Welcome to the forums! Where in Italy are you?


----------



## LukeD (Apr 24, 2012)

Greetings.  Based on your post I learned we had American Lodges overseas, or predominately military lodges.  I was under the impression military lodges were only chartered by PHA grand lodges.  Interesting to see you fall under the Grand Orient of Italy.  Hopefully I'll be heading to Aviano in the future.  I spent 5 years in Germany before I PCS'd back to the states, and I miss Europe a lot.  Good luck and stay safe.


----------



## Blake Bowden (Apr 25, 2012)

Welcome to the Forum my Brother. Italy is such a beautiful country! Enjoy your stay...Square Well.


----------



## Bro. Stewart P.M. (Apr 25, 2012)

Welcome indeed!


----------



## David Hill (Apr 25, 2012)

Welcome! Feel free to drop by Hill City Lodge #456 when you get to Austin!


----------



## Colby K (Apr 26, 2012)

I am near Catania (Sicily). It is great here but I'm excited to get back to the states.   There are lodges all over Italy for military.  This surprised me too but I like it. I'm glad I had the opportunity to start my travels here.

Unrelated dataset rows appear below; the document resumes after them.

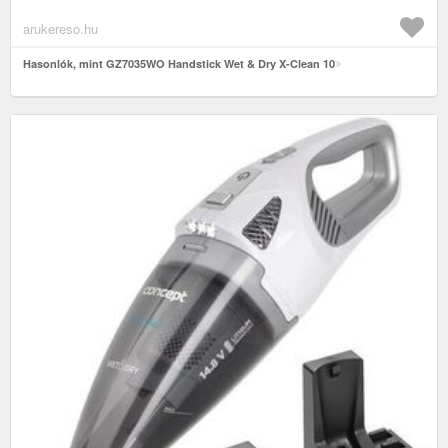
arukereso.hu
Hasonlók, mint GZ7035WO Handstick Wet & Dry X-Clean 10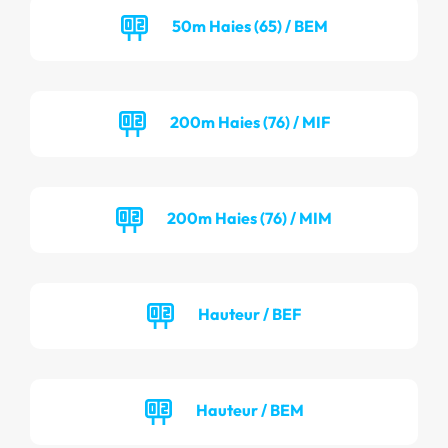
50m Haies (65) / BEM
200m Haies (76) / MIF
200m Haies (76) / MIM
Hauteur / BEF
Hauteur / BEM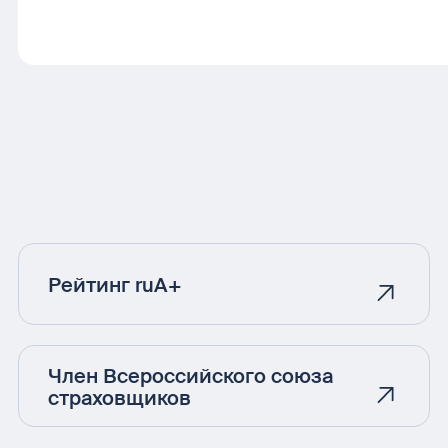
Рейтинг ruA+
Член Всероссийского союза
страховщиков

Thank you brethren for your warm welcome.


----------



## massmason (Apr 29, 2012)

I did two years in Geata, Italy on USS Belknap.  Great time in my life!  Enjoy it!


----------



## Colby K (Apr 29, 2012)

Bro. David,  Thanks for the Invite!  I'll definitely stop buy when I get there.


----------



## Colby K (Apr 29, 2012)

massmason said:


> I did two years in Geata, Italy on USS Belknap. Great time in my life! Enjoy it!



We are enjoying it very much.  Exploring Europe is amazing.  I am so thankful for this oppourtunity.


----------



## KSigMason (Apr 29, 2012)

Greetings and welcome.  I traveled to Italy in 2011 for my 2-week mid-tour leave.  I had an amazing time and I plan on going back as soon as I can afford it.


----------



## Colby K (Jun 27, 2013)

I was just reading through old post.  Funny how things change. No longer going to Austin.   Decided to stay Navy.  Virginia is next now.


----------